Recorded data:
────────────────────────────────────────

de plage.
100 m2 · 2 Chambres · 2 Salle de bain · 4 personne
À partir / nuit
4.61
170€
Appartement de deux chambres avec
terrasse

────────────────────────────────────────

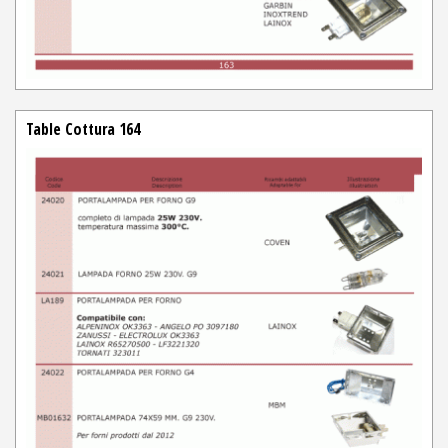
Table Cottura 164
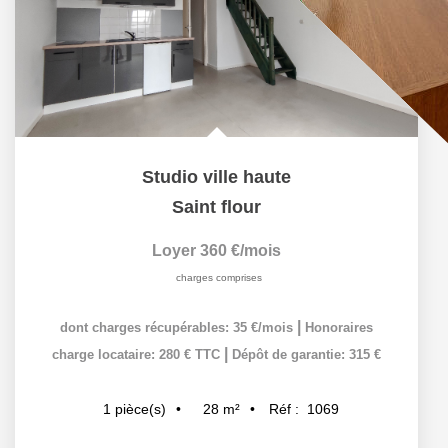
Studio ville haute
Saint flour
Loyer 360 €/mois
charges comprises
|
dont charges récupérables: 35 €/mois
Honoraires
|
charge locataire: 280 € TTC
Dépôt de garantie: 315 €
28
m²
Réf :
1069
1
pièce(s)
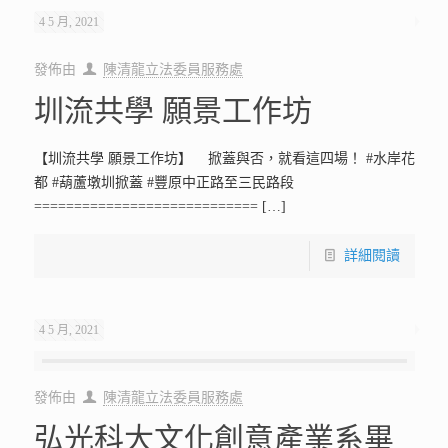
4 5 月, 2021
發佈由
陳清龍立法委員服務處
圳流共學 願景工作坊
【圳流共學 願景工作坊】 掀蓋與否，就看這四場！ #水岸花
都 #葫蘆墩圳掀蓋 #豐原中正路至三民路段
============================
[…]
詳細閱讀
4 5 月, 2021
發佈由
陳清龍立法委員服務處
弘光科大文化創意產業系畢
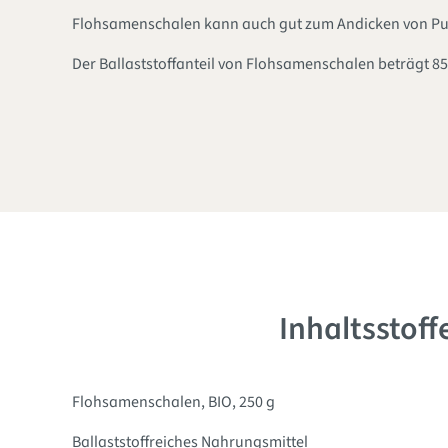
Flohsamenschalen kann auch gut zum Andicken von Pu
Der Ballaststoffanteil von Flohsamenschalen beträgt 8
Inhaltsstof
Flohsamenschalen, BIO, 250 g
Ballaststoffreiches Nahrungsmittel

────────────────────────────────────────

### What you should do
Your answer should be a single number: how many lines in the preceding entries contain "Flohsamenschalen".

### Final answer
3